|Location:||Positano, south of Napoli (Naples). Amalfi Coast, 5 km west of Amalfi on the coast road Strada Statale 163. (40°36'53.43"N, 14°34'0.99"E)|
APR to SEP daily 9-17.
OCT to MAR daily 10-16.
Cave: Adults EUR 5.
Boat ride inside: Adults EUR 10.
|Classification:||Karst cave sea cave|
|Light:||electric/natural sun light.|
|Guided tours:||D=30 min. V=100,000/a |
|Address:||Grotta dello Smeraldo, Strada Statale 163, Conca dei Marini, 84010, Tel: +39-089-871107.|
|As far as we know this information was accurate when it was published (see years in brackets), but may have changed since then.
Please check rates and details directly with the companies in question if you need more recent info.
|1932||discovered by a fisherman named Luigi Buoncore.|
|1956||artificial entrance tunnel.|
The Grotta Smeraldo or Grotta Smeralda (Emerald Cave) was named after the characteristic green light inside the cave. It is caused by natural sunlight from outside which enters the cave through an underground passage, which connects the salt water lake in the huge chamber with the sea outside. The water filters the sunlight and only green wave lengths reach the cave.
We cannot explain why the light is green while mostly the water becomes blue, for example in nearby Grotta Azzura (Blue Grotto) on Capri. We suppose it is the orientation of the cave, the cave is located at the southern coast of the peninsula called Costiera Amalfitana (Amalfi coast). The passage goes southwards to the sea, so the daylight shines directly into the opening. The blue grotto is located on the northern coast of Capri, oriented towards the north.
There is a small parking lot at the coast road, a wide staircase going down to the sea. There is also an elevator. After paying the fee, visitors enter the cave through an artificial tunnel at the other end of the small cove self guided. Inside there is a jetty with numerous wooden boats. The boat ride is the actual tour, so after a short look around you may enter the next boat and enjoy the calm gliding of the motorless boat.
The main thing is obviously the green light. It may be seen all day, if it is sunny, which is actually the case every day during summer. The effect is most intense around midday, but it works more or less during the whole open hours of the cave. The cave opens when the sunlight reaches the cliff around the cave entrance in the morning and closes when the entrance is not sunlit any more in the afternoon. So entrance hours roughly follow the local sunset and sundown times.

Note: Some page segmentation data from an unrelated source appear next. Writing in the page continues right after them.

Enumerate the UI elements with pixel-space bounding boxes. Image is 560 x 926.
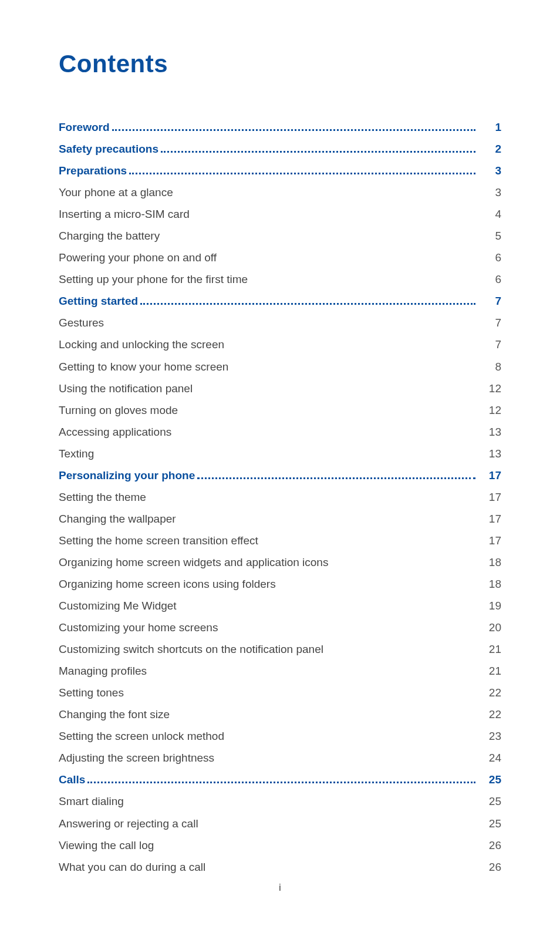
page-number-footer: i	[0, 882, 560, 894]
toc-label: Charging the battery	[59, 228, 160, 244]
toc-label: Gestures	[59, 315, 104, 331]
toc-section[interactable]: Foreword1	[59, 119, 501, 136]
toc-label: Answering or rejecting a call	[59, 816, 198, 832]
toc-subentry[interactable]: Viewing the call log26	[59, 837, 501, 854]
toc-subentry[interactable]: Answering or rejecting a call25	[59, 816, 501, 832]
toc-label: Customizing switch shortcuts on the noti…	[59, 641, 323, 658]
toc-subentry[interactable]: Organizing home screen widgets and appli…	[59, 554, 501, 571]
toc-label: Customizing your home screens	[59, 619, 218, 636]
toc-label: What you can do during a call	[59, 859, 205, 876]
toc-subentry[interactable]: Smart dialing25	[59, 793, 501, 810]
toc-page-number: 24	[478, 750, 501, 766]
toc-page-number: 25	[478, 772, 501, 788]
toc-subentry[interactable]: Charging the battery5	[59, 228, 501, 244]
toc-label: Managing profiles	[59, 663, 147, 679]
toc-label: Customizing Me Widget	[59, 598, 177, 614]
toc-page-number: 3	[478, 163, 501, 179]
toc-page-number: 18	[478, 554, 501, 571]
toc-leader-dots	[129, 166, 475, 174]
toc-page-number: 23	[478, 728, 501, 745]
toc-leader-dots	[140, 297, 475, 305]
toc-page-number: 21	[478, 641, 501, 658]
toc-subentry[interactable]: Customizing your home screens20	[59, 619, 501, 636]
toc-label: Inserting a micro-SIM card	[59, 206, 190, 223]
toc-label: Getting to know your home screen	[59, 359, 228, 375]
toc-label: Foreword	[59, 119, 110, 136]
table-of-contents: Foreword1Safety precautions2Preparations…	[59, 119, 501, 875]
toc-page-number: 17	[478, 489, 501, 506]
toc-leader-dots	[197, 470, 475, 479]
toc-label: Getting started	[59, 293, 138, 309]
toc-subentry[interactable]: Accessing applications13	[59, 424, 501, 440]
page-title: Contents	[59, 50, 501, 78]
toc-leader-dots	[87, 775, 475, 783]
toc-page-number: 17	[478, 533, 501, 549]
toc-subentry[interactable]: Managing profiles21	[59, 663, 501, 679]
toc-label: Calls	[59, 772, 85, 788]
toc-subentry[interactable]: Setting up your phone for the first time…	[59, 271, 501, 288]
toc-page-number: 1	[478, 119, 501, 136]
toc-page-number: 12	[478, 380, 501, 397]
toc-subentry[interactable]: Customizing switch shortcuts on the noti…	[59, 641, 501, 658]
toc-subentry[interactable]: Organizing home screen icons using folde…	[59, 576, 501, 592]
toc-leader-dots	[161, 144, 475, 153]
toc-subentry[interactable]: Using the notification panel12	[59, 380, 501, 397]
toc-page-number: 22	[478, 685, 501, 701]
toc-page-number: 12	[478, 402, 501, 419]
toc-label: Organizing home screen icons using folde…	[59, 576, 276, 592]
toc-page-number: 25	[478, 793, 501, 810]
toc-subentry[interactable]: Texting13	[59, 446, 501, 462]
toc-label: Turning on gloves mode	[59, 402, 178, 419]
toc-label: Safety precautions	[59, 141, 158, 157]
toc-page-number: 7	[478, 336, 501, 353]
toc-subentry[interactable]: Changing the font size22	[59, 706, 501, 723]
toc-label: Using the notification panel	[59, 380, 193, 397]
toc-subentry[interactable]: Powering your phone on and off6	[59, 250, 501, 266]
toc-page-number: 26	[478, 837, 501, 854]
toc-subentry[interactable]: Setting tones22	[59, 685, 501, 701]
toc-section[interactable]: Calls25	[59, 772, 501, 788]
toc-subentry[interactable]: Turning on gloves mode12	[59, 402, 501, 419]
toc-page-number: 19	[478, 598, 501, 614]
toc-page-number: 6	[478, 271, 501, 288]
toc-subentry[interactable]: Inserting a micro-SIM card4	[59, 206, 501, 223]
toc-subentry[interactable]: Changing the wallpaper17	[59, 511, 501, 527]
toc-subentry[interactable]: Adjusting the screen brightness24	[59, 750, 501, 766]
toc-label: Smart dialing	[59, 793, 124, 810]
toc-subentry[interactable]: Setting the theme17	[59, 489, 501, 506]
toc-subentry[interactable]: Customizing Me Widget19	[59, 598, 501, 614]
toc-page-number: 20	[478, 619, 501, 636]
toc-subentry[interactable]: Getting to know your home screen8	[59, 359, 501, 375]
toc-label: Personalizing your phone	[59, 467, 195, 484]
toc-page-number: 8	[478, 359, 501, 375]
toc-subentry[interactable]: Locking and unlocking the screen7	[59, 336, 501, 353]
toc-page-number: 13	[478, 446, 501, 462]
toc-subentry[interactable]: Setting the screen unlock method23	[59, 728, 501, 745]
toc-page-number: 26	[478, 859, 501, 876]
toc-page-number: 17	[478, 511, 501, 527]
toc-section[interactable]: Preparations3	[59, 163, 501, 179]
toc-label: Changing the wallpaper	[59, 511, 176, 527]
toc-label: Setting the home screen transition effec…	[59, 533, 258, 549]
toc-subentry[interactable]: Setting the home screen transition effec…	[59, 533, 501, 549]
toc-section[interactable]: Getting started7	[59, 293, 501, 309]
toc-section[interactable]: Personalizing your phone17	[59, 467, 501, 484]
toc-page-number: 3	[478, 184, 501, 201]
toc-subentry[interactable]: Your phone at a glance3	[59, 184, 501, 201]
toc-page-number: 6	[478, 250, 501, 266]
toc-leader-dots	[112, 123, 475, 131]
toc-subentry[interactable]: What you can do during a call26	[59, 859, 501, 876]
toc-page-number: 17	[478, 467, 501, 484]
toc-label: Changing the font size	[59, 706, 170, 723]
toc-page-number: 22	[478, 706, 501, 723]
toc-page-number: 21	[478, 663, 501, 679]
toc-page-number: 5	[478, 228, 501, 244]
toc-page-number: 18	[478, 576, 501, 592]
toc-label: Organizing home screen widgets and appli…	[59, 554, 328, 571]
toc-label: Your phone at a glance	[59, 184, 173, 201]
toc-subentry[interactable]: Gestures7	[59, 315, 501, 331]
toc-label: Locking and unlocking the screen	[59, 336, 224, 353]
toc-section[interactable]: Safety precautions2	[59, 141, 501, 157]
toc-page-number: 25	[478, 816, 501, 832]
toc-label: Adjusting the screen brightness	[59, 750, 214, 766]
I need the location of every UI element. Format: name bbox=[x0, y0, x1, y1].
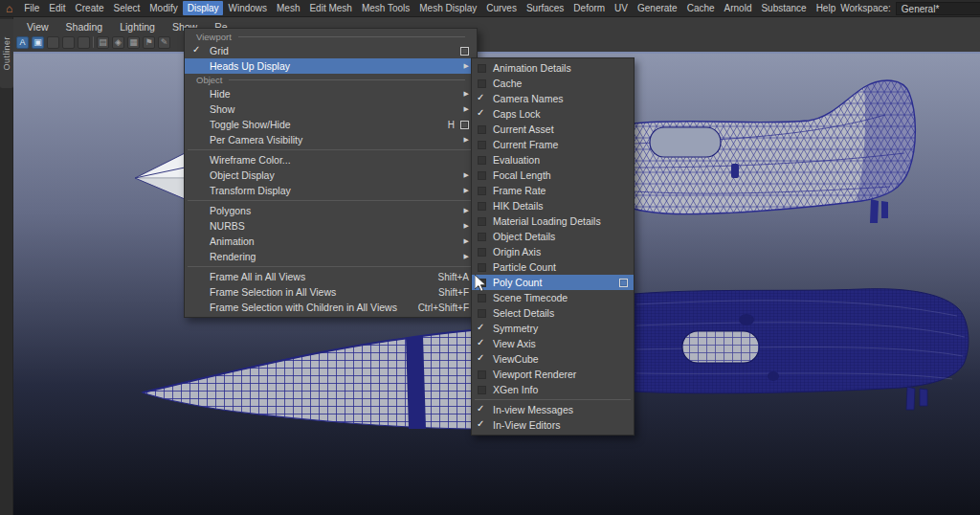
checkmark-icon: ✓ bbox=[477, 107, 484, 118]
bookmark-icon[interactable]: ⚑ bbox=[143, 36, 155, 49]
toolbar-divider[interactable] bbox=[93, 36, 94, 48]
display-menu-item[interactable]: ✓ Object Display ▶ bbox=[185, 168, 477, 183]
menu-mesh-display[interactable]: Mesh Display bbox=[415, 1, 481, 15]
hud-submenu-item[interactable]: ✓ Object Details bbox=[472, 229, 634, 244]
checkbox[interactable] bbox=[478, 187, 486, 195]
checkbox[interactable] bbox=[478, 217, 486, 226]
camera-attributes-icon[interactable]: ◈ bbox=[112, 36, 124, 49]
checkbox[interactable] bbox=[478, 309, 486, 318]
panel-menu-lighting[interactable]: Lighting bbox=[120, 21, 155, 33]
hud-submenu-item[interactable]: ✓ Current Frame bbox=[472, 137, 634, 152]
menu-windows[interactable]: Windows bbox=[224, 1, 272, 15]
menu-create[interactable]: Create bbox=[71, 1, 108, 15]
checkbox[interactable] bbox=[478, 156, 486, 165]
checkbox[interactable] bbox=[478, 125, 486, 134]
marquee-select-icon[interactable]: ▣ bbox=[32, 36, 44, 49]
menu-uv[interactable]: UV bbox=[611, 1, 633, 15]
menu-select[interactable]: Select bbox=[109, 1, 145, 15]
workspace-dropdown[interactable]: General* bbox=[896, 2, 980, 15]
menu-help[interactable]: Help bbox=[812, 1, 840, 15]
submenu-item-label: Object Details bbox=[493, 231, 555, 242]
checkbox[interactable] bbox=[478, 141, 486, 149]
hud-submenu-item[interactable]: ✓ Viewport Renderer bbox=[472, 367, 634, 382]
menu-modify[interactable]: Modify bbox=[145, 1, 183, 15]
display-menu-item[interactable]: ✓ Hide ▶ bbox=[185, 86, 477, 101]
hud-submenu-item[interactable]: ✓ Poly Count bbox=[472, 275, 634, 290]
checkbox[interactable] bbox=[478, 263, 486, 272]
hud-submenu-item[interactable]: ✓ Scene Timecode bbox=[472, 290, 634, 305]
checkbox[interactable] bbox=[478, 370, 486, 379]
display-menu-item[interactable]: ✓ Rendering ▶ bbox=[185, 249, 477, 264]
menu-mesh-tools[interactable]: Mesh Tools bbox=[357, 1, 414, 15]
menu-cache[interactable]: Cache bbox=[682, 1, 719, 15]
hud-submenu-item[interactable]: ✓ Select Details bbox=[472, 305, 634, 321]
display-menu-item[interactable]: ✓ Show ▶ bbox=[185, 101, 477, 117]
option-box-icon[interactable] bbox=[460, 121, 469, 129]
menu-deform[interactable]: Deform bbox=[569, 1, 610, 15]
display-menu-item[interactable]: ✓ Grid ▶ bbox=[185, 43, 477, 58]
display-menu-item[interactable]: ✓ Frame Selection with Children in All V… bbox=[185, 300, 477, 315]
checkbox[interactable] bbox=[478, 171, 486, 180]
hud-submenu-item[interactable]: ✓ XGen Info bbox=[472, 382, 634, 397]
hud-submenu-item[interactable]: ✓ Cache bbox=[472, 76, 634, 91]
hud-submenu-item[interactable]: ✓ Focal Length bbox=[472, 168, 634, 183]
hud-submenu-item[interactable]: ✓ Evaluation bbox=[472, 152, 634, 168]
hud-submenu-item[interactable]: ✓ Camera Names bbox=[472, 91, 634, 106]
display-menu-item[interactable]: ✓ Animation ▶ bbox=[185, 234, 477, 249]
tool-slot-icon[interactable] bbox=[47, 36, 59, 49]
hud-submenu-item[interactable]: ✓ In-View Editors bbox=[472, 417, 634, 433]
display-menu-item[interactable]: ✓ Transform Display ▶ bbox=[185, 183, 477, 198]
home-icon[interactable]: ⌂ bbox=[0, 0, 19, 17]
checkbox[interactable] bbox=[478, 79, 486, 88]
hud-submenu-item[interactable]: ✓ In-view Messages bbox=[472, 402, 634, 417]
display-menu-item[interactable]: ✓ Polygons ▶ bbox=[185, 203, 477, 218]
display-menu-item[interactable]: ✓ Frame All in All Views Shift+A ▶ bbox=[185, 269, 477, 284]
panel-menu-shading[interactable]: Shading bbox=[66, 21, 103, 33]
camera-icon[interactable]: ▤ bbox=[97, 36, 109, 49]
menu-curves[interactable]: Curves bbox=[482, 1, 522, 15]
hud-submenu-item[interactable]: ✓ HIK Details bbox=[472, 198, 634, 213]
checkbox[interactable] bbox=[478, 233, 486, 241]
image-plane-icon[interactable]: ✎ bbox=[158, 36, 170, 49]
hud-submenu-item[interactable]: ✓ Symmetry bbox=[472, 321, 634, 336]
hud-submenu-item[interactable]: ✓ Material Loading Details bbox=[472, 213, 634, 229]
outliner-tab[interactable]: Outliner bbox=[0, 19, 13, 88]
option-box-icon[interactable] bbox=[460, 47, 469, 56]
menu-file[interactable]: File bbox=[20, 1, 44, 15]
display-menu-item[interactable]: ✓ Heads Up Display ▶ bbox=[185, 58, 477, 74]
hud-submenu-item[interactable]: ✓ View Axis bbox=[472, 336, 634, 351]
menu-display[interactable]: Display bbox=[183, 1, 223, 15]
display-menu-item[interactable]: ✓ Per Camera Visibility ▶ bbox=[185, 132, 477, 147]
panel-menu-view[interactable]: View bbox=[27, 21, 49, 33]
menu-generate[interactable]: Generate bbox=[633, 1, 681, 15]
menu-arnold[interactable]: Arnold bbox=[720, 1, 756, 15]
menu-surfaces[interactable]: Surfaces bbox=[522, 1, 568, 15]
menu-edit-mesh[interactable]: Edit Mesh bbox=[305, 1, 357, 15]
hud-submenu-item[interactable]: ✓ Caps Lock bbox=[472, 106, 634, 122]
checkbox[interactable] bbox=[478, 248, 486, 257]
checkbox[interactable] bbox=[478, 202, 486, 211]
menu-substance[interactable]: Substance bbox=[757, 1, 811, 15]
main-menu-items: FileEditCreateSelectModifyDisplayWindows… bbox=[19, 1, 840, 15]
hud-submenu-item[interactable]: ✓ Frame Rate bbox=[472, 183, 634, 198]
hud-submenu-item[interactable]: ✓ Animation Details bbox=[472, 60, 634, 76]
selection-mask-icon[interactable]: A bbox=[16, 36, 29, 49]
hud-submenu-item[interactable]: ✓ Current Asset bbox=[472, 122, 634, 137]
display-menu-item[interactable]: ✓ NURBS ▶ bbox=[185, 218, 477, 234]
hud-submenu-item[interactable]: ✓ Particle Count bbox=[472, 259, 634, 275]
hud-submenu-item[interactable]: ✓ Origin Axis bbox=[472, 244, 634, 259]
option-box-icon[interactable] bbox=[619, 279, 628, 287]
display-menu-item[interactable]: ✓ Viewport ▶ bbox=[185, 31, 477, 43]
menu-mesh[interactable]: Mesh bbox=[272, 1, 304, 15]
display-menu-item[interactable]: ✓ Frame Selection in All Views Shift+F ▶ bbox=[185, 284, 477, 300]
checkbox[interactable] bbox=[478, 64, 486, 73]
menu-edit[interactable]: Edit bbox=[45, 1, 70, 15]
display-menu-item[interactable]: ✓ Toggle Show/Hide H ▶ bbox=[185, 117, 477, 132]
camera-lock-icon[interactable]: ▦ bbox=[127, 36, 140, 49]
tool-slot-icon[interactable] bbox=[62, 36, 75, 49]
tool-slot-icon[interactable] bbox=[78, 36, 90, 49]
display-menu-item[interactable]: ✓ Object ▶ bbox=[185, 74, 477, 86]
display-menu-item[interactable]: ✓ Wireframe Color... ▶ bbox=[185, 152, 477, 168]
hud-submenu-item[interactable]: ✓ ViewCube bbox=[472, 351, 634, 367]
checkbox[interactable] bbox=[478, 386, 486, 394]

The cave consists only of a single huge chamber. The lake inside is 45 m by 32 m big and the chamber is 24 m high, above the sea level. There are some speleothems, as this is actually a karst cave. The cave was formed above the sea level, at a time when the sea was much deeper. Later the sea rose and flooded the entrance, or better the land went down, which is caused by the volcanic activities in the area. Some stalagmites on the floor were flooded.
Numerous reviews on the web dub this cave a ripoff. Actually it is not very expensive but the cave is very small and the whole visit takes only half an hour including stairs, cave, and boat ride. It is also essential to visit it at the right time. August is generally bad, because of the huge number of visitors, and we guess its annoying to wait a long time for a rather abbreviated tour. Go around 13:00 because the sunlight will be optimal and most people are having lunch at this time. The guides on the boat expect a tip, although the ride is included in the entrance fee. Many people feel pushed if the guides insist on the tip. However, the alternative way to reach the cave by boat seems to be the main problem. There are expensive boat trips to the cave entrance, offered by local boat owners, which are not connected with the cave and do not include the cave ticket. Visitors feel cheated if they have to pay a second time, and a third time for the boat inside. We do not know why the cave owners do not stop this, because they get a lot of bad reviews on the web.